▶ **What the task requires**: State how many lines below hold the word "Unternehmen". Give that number and no other text.
** Material provided follows **
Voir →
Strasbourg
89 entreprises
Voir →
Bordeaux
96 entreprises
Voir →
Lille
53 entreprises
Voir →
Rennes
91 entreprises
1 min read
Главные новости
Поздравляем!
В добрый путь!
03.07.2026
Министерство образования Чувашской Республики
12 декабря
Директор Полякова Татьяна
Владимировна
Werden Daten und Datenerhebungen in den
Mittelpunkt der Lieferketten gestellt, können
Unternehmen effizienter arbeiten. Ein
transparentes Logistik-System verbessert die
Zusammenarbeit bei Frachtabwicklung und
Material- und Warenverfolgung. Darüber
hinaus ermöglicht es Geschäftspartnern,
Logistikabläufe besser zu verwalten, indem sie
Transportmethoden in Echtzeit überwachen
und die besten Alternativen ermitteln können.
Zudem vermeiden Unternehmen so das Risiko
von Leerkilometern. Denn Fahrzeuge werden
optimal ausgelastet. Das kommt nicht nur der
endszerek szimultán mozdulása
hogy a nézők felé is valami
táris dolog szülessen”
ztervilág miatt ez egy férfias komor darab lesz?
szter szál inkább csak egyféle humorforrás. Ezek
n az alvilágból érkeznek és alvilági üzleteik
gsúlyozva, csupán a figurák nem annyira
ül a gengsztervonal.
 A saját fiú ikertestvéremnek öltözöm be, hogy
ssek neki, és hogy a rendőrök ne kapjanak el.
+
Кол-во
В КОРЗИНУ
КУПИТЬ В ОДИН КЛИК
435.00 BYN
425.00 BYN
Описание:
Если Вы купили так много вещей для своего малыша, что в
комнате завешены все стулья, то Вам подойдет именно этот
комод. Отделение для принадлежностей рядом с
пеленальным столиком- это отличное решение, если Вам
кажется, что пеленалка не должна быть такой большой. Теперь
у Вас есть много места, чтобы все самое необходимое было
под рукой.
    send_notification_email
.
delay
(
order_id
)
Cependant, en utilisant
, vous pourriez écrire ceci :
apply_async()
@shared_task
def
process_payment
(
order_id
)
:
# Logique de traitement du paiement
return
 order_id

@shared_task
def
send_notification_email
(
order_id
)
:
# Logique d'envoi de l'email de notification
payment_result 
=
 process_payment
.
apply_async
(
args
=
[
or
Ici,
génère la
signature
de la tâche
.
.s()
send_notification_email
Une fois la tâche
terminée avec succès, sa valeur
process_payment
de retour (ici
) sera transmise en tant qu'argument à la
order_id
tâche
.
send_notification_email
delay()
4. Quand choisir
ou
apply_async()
** End of Material provided **
▶ **Solution for this problem**: 2